Aber zwei Ereignisse machten den Kurzbesuch der Domstadt dennoch erwähnenswert. Das erste Ereignis war der Versuch, als Pilger den Kölner Dom zu besichtigen. Dieser Besuch scheiterte an den Security-Mitarbeitern, die uns wegen unserer Rucksäcke nicht hineinlassen wollten. Da halfen auch kein Bitten oder ein Pilgerausweis. Dies alles wäre ja noch nachvollziehbar gewesen bei den ganzen Attentaten, von denen immer wieder in den Medien berichtet wurde, wenn wir beide nicht in die Kathedrale gedurft hätten: Melina mit ihrem 50 Liter Rucksack wäre der Zugang gestattet worden, während ich mit meinem 48 Liter Rucksack keine Chance hatte. Wahrscheinlich doch mehr Gesichts- und nicht Gepäckkontrolle. Den Spruch „Dann müssen wir die Bombe eben umpacken“ habe ich mir verkniffen. Sonst wäre ich den Caminho Português sehr wahrscheinlich nicht gelaufen. Jedenfalls nicht im Juli 2017.
Das zweite Erlebnis nahmen sowohl Melina als auch ich gleichzeitig aus den Augenwinkeln wahr. Wir schauten uns danach beide an und mussten herzhaft lachen. Was war passiert?
Wir waren kurz vor einer Bäckerei, die in der Auslage zur Fußgängerzone jede Menge frisch gebackener Berliner anbot. Im selben Moment, in dem wir das leckere Fettgebäck bestaunten und der Speichelfluss im Mund wie durch Zauberhand auf enorme Weise zunahm, liefen drei Jogger im Sportlerdress und mit Pulsarmband augenscheinlich wahrnehmungsfrei daran vorbei.

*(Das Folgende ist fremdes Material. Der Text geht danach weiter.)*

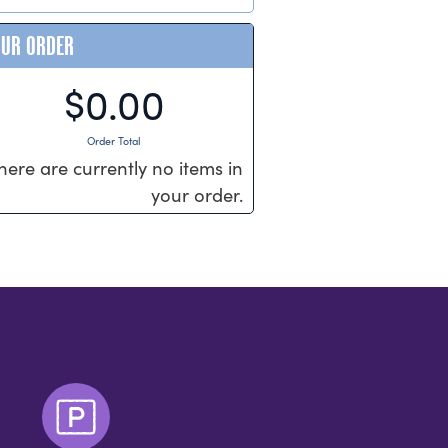
OUR ORDER
$0.00
Order Total
here are currently no items in
your order.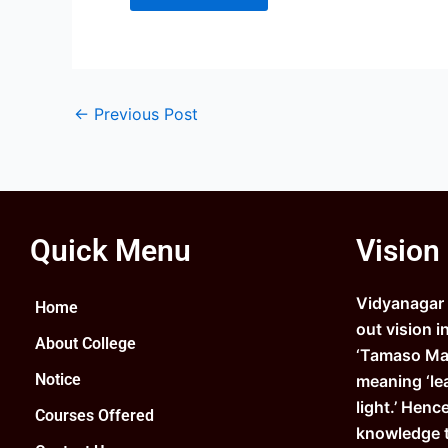
←
Previous Post
Quick Menu
Vision
Vidyanagar C
Home
out vision i
About College
‘Tamaso Ma 
Notice
meaning ‘le
light.’ Henc
Courses Offered
knowledge 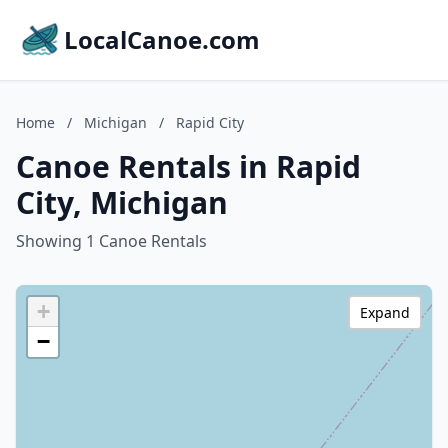
LocalCanoe.com
Home
/
Michigan
/
Rapid City
Canoe Rentals in Rapid
City, Michigan
Showing 1 Canoe Rentals
+
Expand
−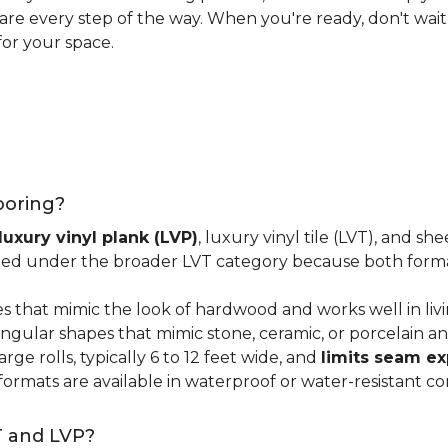
 care every step of the way. When you're ready, don't wait
for your space.
looring?
luxury vinyl plank (LVP)
, luxury vinyl tile (LVT), and sh
ped under the broader LVT category because both format
s that mimic the look of hardwood and works well in li
ngular shapes that mimic stone, ceramic, or porcelain and
ge rolls, typically 6 to 12 feet wide, and
limits seam e
 formats are available in waterproof or water-resistant co
T and LVP?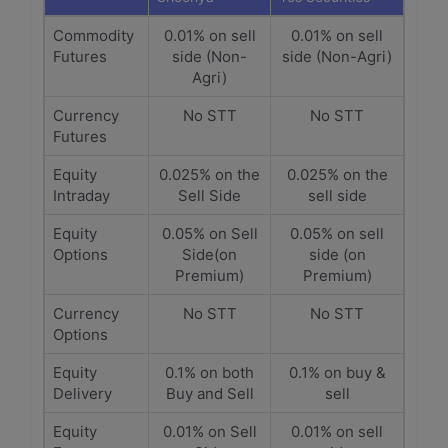
Commodity
0.01% on sell
0.01% on sell
Futures
side (Non-
side (Non-Agri)
Agri)
Currency
No STT
No STT
Futures
Equity
0.025% on the
0.025% on the
Intraday
Sell Side
sell side
Equity
0.05% on Sell
0.05% on sell
Options
Side(on
side (on
Premium)
Premium)
Currency
No STT
No STT
Options
Equity
0.1% on both
0.1% on buy &
Delivery
Buy and Sell
sell
Equity
0.01% on Sell
0.01% on sell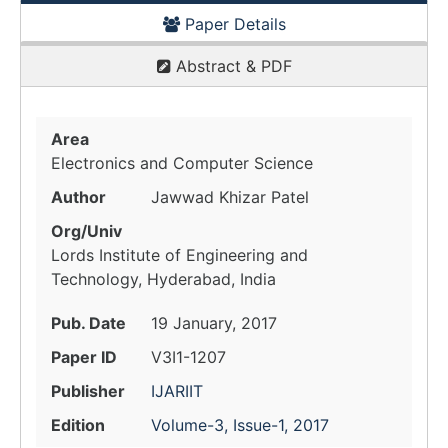
Paper Details
Abstract & PDF
Area
Electronics and Computer Science
Author
Jawwad Khizar Patel
Org/Univ
Lords Institute of Engineering and
Technology, Hyderabad, India
Pub. Date
19 January, 2017
Paper ID
V3I1-1207
Publisher
IJARIIT
Edition
Volume-3, Issue-1, 2017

Doch dann stoppten sie – für uns völlig unerwartet – zehn Meter weiter abrupt ab, tauschten Blicke aus, gingen gemütlich auf die Berliner zu und verschwanden im Backshop. Welches Trainingsprogramm dort wohl absolviert wurde? Da der Regen zunahm, ging es für uns kurz danach wieder zurück zum Bahnhof und mit der S-Bahn dann zum Flughafen Köln/Bonn. Die restliche Wartezeit haben wir gut in einem amerikanischen Fast Food-Restaurant bei einem kleinen Snack und Sudoku abgesessen.

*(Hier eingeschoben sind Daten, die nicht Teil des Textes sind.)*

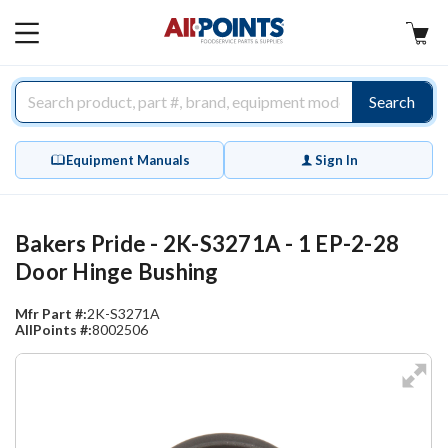
AllPoints
MAIN
MENU
Search
Equipment Manuals
Sign In
Bakers Pride - 2K-S3271A - 1 EP-2-28
Door Hinge Bushing
Mfr Part #:
2K-S3271A
AllPoints #:
8002506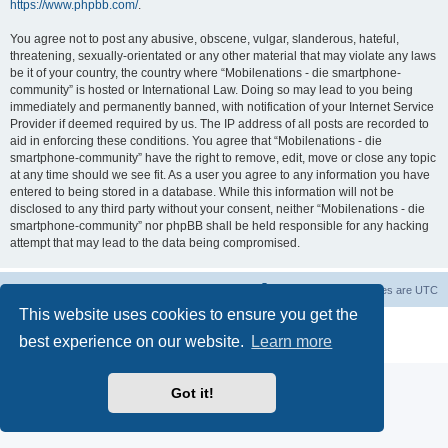
https://www.phpbb.com/
.
You agree not to post any abusive, obscene, vulgar, slanderous, hateful,
threatening, sexually-orientated or any other material that may violate any laws
be it of your country, the country where “Mobilenations - die smartphone-
community” is hosted or International Law. Doing so may lead to you being
immediately and permanently banned, with notification of your Internet Service
Provider if deemed required by us. The IP address of all posts are recorded to
aid in enforcing these conditions. You agree that “Mobilenations - die
smartphone-community” have the right to remove, edit, move or close any topic
at any time should we see fit. As a user you agree to any information you have
entered to being stored in a database. While this information will not be
disclosed to any third party without your consent, neither “Mobilenations - die
smartphone-community” nor phpBB shall be held responsible for any hacking
attempt that may lead to the data being compromised.
Home
Board index
Contact us
Delete cookies
All times are
UTC
This website uses cookies to ensure you get the
Powered by
phpBB
® Forum Software © phpBB Limited
best experience on our website.
Learn more
Privacy
|
Terms
Got it!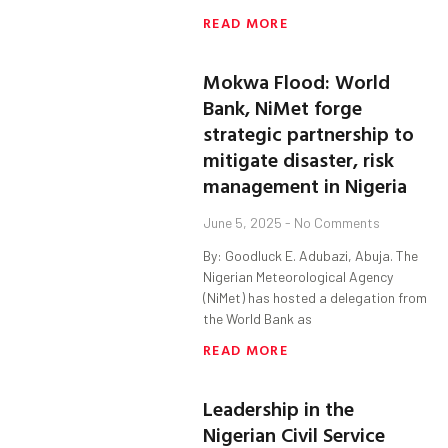
READ MORE
Mokwa Flood: World
Bank, NiMet forge
strategic partnership to
mitigate disaster, risk
management in Nigeria
June 5, 2025
No Comments
By: Goodluck E. Adubazi, Abuja. The
Nigerian Meteorological Agency
(NiMet) has hosted a delegation from
the World Bank as
READ MORE
Leadership in the
Nigerian Civil Service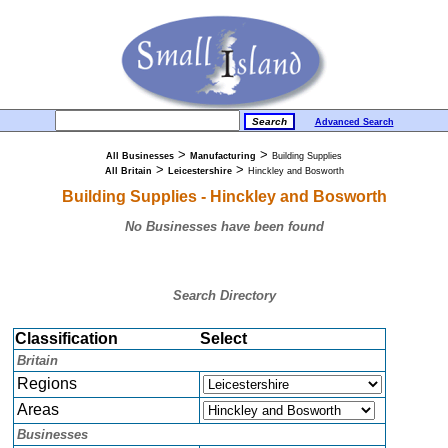
Advanced Search
>
>
All Businesses
Manufacturing
Building Supplies
>
>
All Britain
Leicestershire
Hinckley and Bosworth
Building Supplies - Hinckley and Bosworth
No Businesses have been found
Search Directory
Classification
Select
Britain
Regions
Areas
Businesses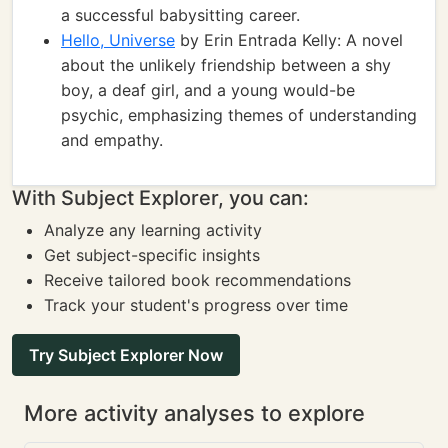
a successful babysitting career.
Hello, Universe
by Erin Entrada Kelly: A novel
about the unlikely friendship between a shy
boy, a deaf girl, and a young would-be
psychic, emphasizing themes of understanding
and empathy.
With Subject Explorer, you can:
Analyze any learning activity
Get subject-specific insights
Receive tailored book recommendations
Track your student's progress over time
Try Subject Explorer Now
More activity analyses to explore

Vor dem Einchecken hatte ich dann noch die Aufgabe, meinen Rucksack in Frischhaltefolie einzuwickeln. So war er gut genug gegen Schmutz und Beschädigungen geschützt und die Walkingstöcke waren fest verstaut. Die durften auf keinen Fall verloren gehen, denn sie waren, wie sich im Laufe unserer Reise zeigte, eine große Hilfe beim Wandern.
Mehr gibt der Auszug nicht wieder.